Penne, Greens and Beans Recipe
High in Resistant Starch, quick and easy and even better cold the next day for lunch.
A flavourful, simple sauce can be quickly made to coat all ingredients, just remember to add some contrasting textures.
2 servings: one for dinner and one for lunch, cold, tomorrow which will contain even more resistant starch .
Boil up a pan of water and add two handfuls of wholewheat penne rigatoni, keep an eye on it while you make the sauce as you must take it off the heat and drain it as soon as it becomes al dente.
For the sauce
two or three anchovy fillets and their olive oil
two cloves of garlic chopped
sprinkle of chilli flakes or any spicy seasoning mix, I used Cajun spice mix. No banjo playing evident, though. Thank the Lord.
tablespoon of olive oil
handful of fresh greens, shredded, I used curly kale
Half a cup of canned beans, drained, I used borlotti
Texture – I used grilled slices of chorizo, but you could add olives or a couple of sardines or some toasted pine-nuts.

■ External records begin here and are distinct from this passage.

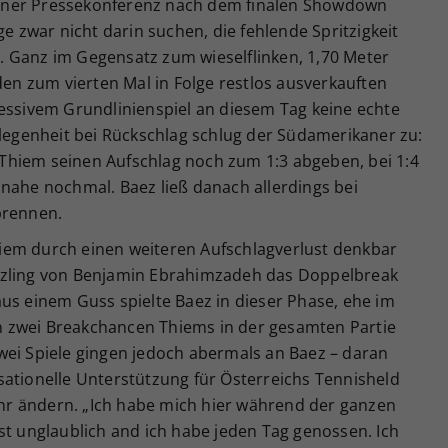
 seiner Pressekonferenz nach dem finalen Showdown
ge zwar nicht darin suchen, die fehlende Spritzigkeit
 Ganz im Gegensatz zum wieselflinken, 1,70 Meter
den zum vierten Mal in Folge restlos ausverkauften
ressivem Grundlinienspiel an diesem Tag keine echte
elegenheit bei Rückschlag schlug der Südamerikaner zu:
Thiem seinen Aufschlag noch zum 1:3 abgeben, bei 1:4
nahe nochmal. Baez ließ danach allerdings bei
brennen.
iem durch einen weiteren Aufschlagverlust denkbar
tzling von Benjamin Ebrahimzadeh das Doppelbreak
us einem Guss spielte Baez in dieser Phase, ehe im
 zwei Breakchancen Thiems in der gesamten Partie
wei Spiele gingen jedoch abermals an Baez – daran
sationelle Unterstützung für Österreichs Tennisheld
r ändern. „Ich habe mich hier während der ganzen
st unglaublich and ich habe jeden Tag genossen. Ich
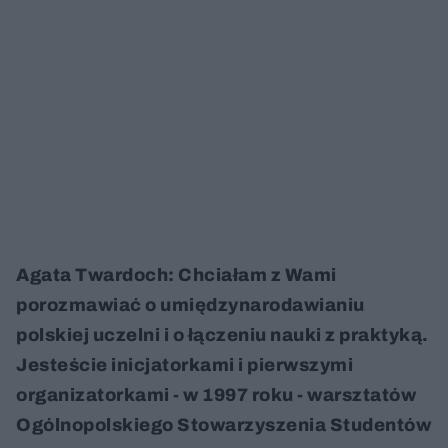
Agata Twardoch: Chciałam z Wami
porozmawiać o umiędzynarodawianiu
polskiej uczelni i o łączeniu nauki z praktyką.
Jesteście inicjatorkami i pierwszymi
organizatorkami - w 1997 roku - warsztatów
Ogólnopolskiego Stowarzyszenia Studentów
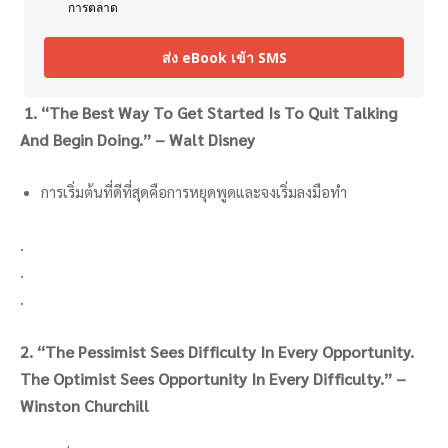
การตลาด
ส่ง eBook เข้า SMS
1. “The Best Way To Get Started Is To Quit Talking
And Begin Doing.” – Walt Disney
การเริ่มต้นที่ดีที่สุดคือการหยุดพูดและจงเริ่มลงมือทำ
.
.
.
2. “The Pessimist Sees Difficulty In Every Opportunity.
The Optimist Sees Opportunity In Every Difficulty.” –
Winston Churchill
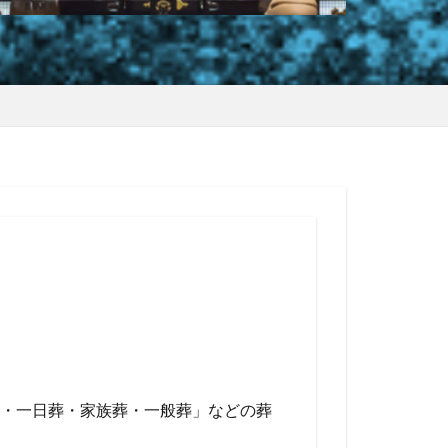
・一日葬・家族葬・一般葬」などの葬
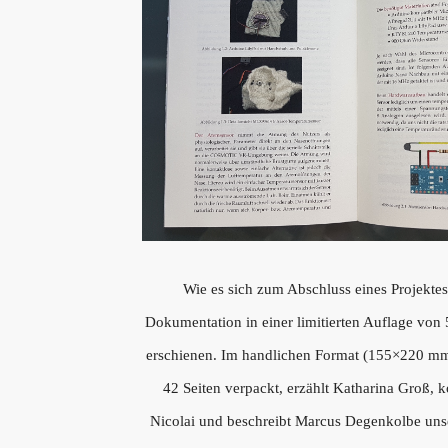
Wie es sich zum Abschluss eines Projektes 
Dokumentation in einer limitierten Auflage von 
erschienen. Im handlichen Format (155×220 mm
42 Seiten verpackt, erzählt Katharina Groß, 
Nicolai und beschreibt Marcus Degenkolbe un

Heat a small pan, sizzle the anchovies in their oil until they melt. Add the garlic and cook for 2 minutes. Turn the heat up slightly and add the shredded greens, the water remaining from the washing will steam them while the flavoured oil will coat them and make all those chlorophyls and vitamins bio-available for your body (did you know you MUST eat greens with some kind of oil in order to get the nutritional benefits? True.) When they start looking cooked sprinkle on the chilli seasoning and add a spoonful of the pasta water and mix in the beans and set aside.
Drain the pasta, return to pan and add the sauce ingredients and toss to coat thoroughly. Check seasoning.
Turn onto serving dish and garnish with the texturally contrasting protein of your choice. This is Chorizo from Mondo Butchers, brought quite literally to my door by Urban Locavore as part of their August Tasting Box.